Threads (std::thread)

std::thread (C++11, <thread>) is a portable, move-only handle to one OS thread of execution that runs a callable concurrently with the rest of the program.

Why it matters

It is the lowest-level standard primitive for true parallelism — one std::thread maps to one kernel thread (a pthread on Linux), so CPU-bound work can use all cores. Everything higher (std::async, thread pools, std::jthread) is built on this model, and the lifetime rules here are the source of the most common “program calls terminate()” crashes.

How it works

A thread starts running immediately on construction; you pass a callable plus arguments, which are copied/moved into the thread (decay-copied), not passed by reference unless you wrap them.

OperationEffect
t.join()block until the thread finishes
t.detach()sever the handle; thread runs on independently
t.joinable()true until joined or detached
std::thread::hardware_concurrency()hint: core count (may return 0)
t.get_id()unique std::thread::id while running
  • Every thread must be joined or detached before its destructor runs, or the destructor calls std::terminate(). This includes the exception path — an early throw past a not-yet-joined t kills the process.
  • Arguments are stored by value: to pass by reference you need std::ref(x); a raw T& parameter alone will not bind.
  • std::thread is move-only (transfer ownership with std::move); copying is deleted. Use move-semantics-rvalue-references to store them in a std::vector.
  • C++20 std::jthread fixes the footgun: its destructor auto-joins and it carries a std::stop_token for cooperative cancellation.

Example

void worker(int id, int& out) { out = id * id; }   // takes a reference
 
int main() {
  int result = 0;
  std::thread t(worker, 7, std::ref(result));      // std::ref is required
  // ... do other work concurrently ...
  t.join();                                         // result now 49; safe to read
  std::cout << result;
}                                                   // forgetting join() -> terminate()

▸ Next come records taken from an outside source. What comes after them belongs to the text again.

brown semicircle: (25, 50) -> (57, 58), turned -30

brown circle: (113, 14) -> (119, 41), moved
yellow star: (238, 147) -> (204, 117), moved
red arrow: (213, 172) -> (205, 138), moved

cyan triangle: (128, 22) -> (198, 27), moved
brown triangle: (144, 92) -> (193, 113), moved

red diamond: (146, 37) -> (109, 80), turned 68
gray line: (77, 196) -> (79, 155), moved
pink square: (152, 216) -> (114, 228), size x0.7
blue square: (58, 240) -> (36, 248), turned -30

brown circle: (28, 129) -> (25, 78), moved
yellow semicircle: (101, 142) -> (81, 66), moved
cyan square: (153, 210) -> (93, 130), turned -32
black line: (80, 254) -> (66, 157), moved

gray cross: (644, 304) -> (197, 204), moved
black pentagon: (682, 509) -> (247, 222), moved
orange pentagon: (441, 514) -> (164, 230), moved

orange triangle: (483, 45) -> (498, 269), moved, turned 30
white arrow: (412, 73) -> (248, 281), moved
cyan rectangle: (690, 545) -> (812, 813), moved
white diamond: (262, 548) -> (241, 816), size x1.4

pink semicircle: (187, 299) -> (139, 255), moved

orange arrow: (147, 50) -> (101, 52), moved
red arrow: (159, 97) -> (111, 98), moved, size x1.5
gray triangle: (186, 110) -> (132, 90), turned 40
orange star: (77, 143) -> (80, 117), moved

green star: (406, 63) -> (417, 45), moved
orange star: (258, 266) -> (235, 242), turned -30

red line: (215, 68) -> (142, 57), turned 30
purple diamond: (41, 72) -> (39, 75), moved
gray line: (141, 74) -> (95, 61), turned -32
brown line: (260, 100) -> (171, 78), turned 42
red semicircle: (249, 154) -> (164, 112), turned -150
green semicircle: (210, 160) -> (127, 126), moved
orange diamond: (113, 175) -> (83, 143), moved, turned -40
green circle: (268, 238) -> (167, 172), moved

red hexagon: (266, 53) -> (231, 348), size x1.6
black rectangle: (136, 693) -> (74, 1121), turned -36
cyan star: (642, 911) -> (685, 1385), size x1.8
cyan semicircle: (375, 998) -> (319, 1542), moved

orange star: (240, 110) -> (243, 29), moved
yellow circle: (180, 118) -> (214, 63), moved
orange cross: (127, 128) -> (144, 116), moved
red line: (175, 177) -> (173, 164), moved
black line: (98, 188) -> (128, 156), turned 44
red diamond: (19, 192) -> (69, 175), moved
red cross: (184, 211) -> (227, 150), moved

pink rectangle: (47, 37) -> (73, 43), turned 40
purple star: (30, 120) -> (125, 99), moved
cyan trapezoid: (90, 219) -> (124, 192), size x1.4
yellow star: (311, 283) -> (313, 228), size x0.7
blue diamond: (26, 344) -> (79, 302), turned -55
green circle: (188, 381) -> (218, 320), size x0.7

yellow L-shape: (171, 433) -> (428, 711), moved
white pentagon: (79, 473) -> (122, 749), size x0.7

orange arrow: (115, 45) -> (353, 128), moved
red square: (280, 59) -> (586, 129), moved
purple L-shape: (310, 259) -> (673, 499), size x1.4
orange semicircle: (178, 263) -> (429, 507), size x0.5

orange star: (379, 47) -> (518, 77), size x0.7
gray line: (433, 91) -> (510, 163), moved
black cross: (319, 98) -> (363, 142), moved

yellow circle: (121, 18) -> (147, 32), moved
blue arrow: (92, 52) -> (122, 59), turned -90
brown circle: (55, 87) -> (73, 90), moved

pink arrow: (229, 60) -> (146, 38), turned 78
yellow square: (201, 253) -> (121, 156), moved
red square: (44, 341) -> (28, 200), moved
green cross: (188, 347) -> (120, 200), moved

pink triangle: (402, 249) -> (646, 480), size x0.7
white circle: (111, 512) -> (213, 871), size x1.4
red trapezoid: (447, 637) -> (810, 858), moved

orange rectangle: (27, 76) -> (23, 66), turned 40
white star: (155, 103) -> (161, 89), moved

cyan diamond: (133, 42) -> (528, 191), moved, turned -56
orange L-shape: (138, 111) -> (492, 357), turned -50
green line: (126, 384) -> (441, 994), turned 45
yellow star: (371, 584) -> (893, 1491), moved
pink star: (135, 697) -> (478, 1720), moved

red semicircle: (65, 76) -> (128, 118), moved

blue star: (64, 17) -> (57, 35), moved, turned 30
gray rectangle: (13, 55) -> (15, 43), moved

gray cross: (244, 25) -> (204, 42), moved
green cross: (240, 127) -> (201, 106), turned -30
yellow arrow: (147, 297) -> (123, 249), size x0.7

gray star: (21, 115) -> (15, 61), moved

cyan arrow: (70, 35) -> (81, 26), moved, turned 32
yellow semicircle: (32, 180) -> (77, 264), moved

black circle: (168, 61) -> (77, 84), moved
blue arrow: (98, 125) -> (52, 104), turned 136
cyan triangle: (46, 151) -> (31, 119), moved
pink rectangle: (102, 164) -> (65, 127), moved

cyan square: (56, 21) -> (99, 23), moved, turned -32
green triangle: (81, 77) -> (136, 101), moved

Spawning N threads over a vector: reserve, emplace_back(fn, i), then a second loop calls join() on each — joining inside the spawn loop would serialize them.

Pitfalls

  • Not joining = terminate(). A throw between construction and join() destroys a joinable thread and aborts the program. Prefer std::jthread or an RAII joiner.
  • Reference arguments silently copy. Without std::ref/std::cref, the thread gets its own copy and your writes vanish; with std::ref to a stack local that ends first, you get a dangling reference.
  • detach() then exit leaves the thread touching freed globals/statics during shutdown — a frequent crash. Detach only truly fire-and-forget work.
  • Oversubscription: spawning far more threads than cores adds context-switch and cache-thrash overhead; size pools near hardware_concurrency().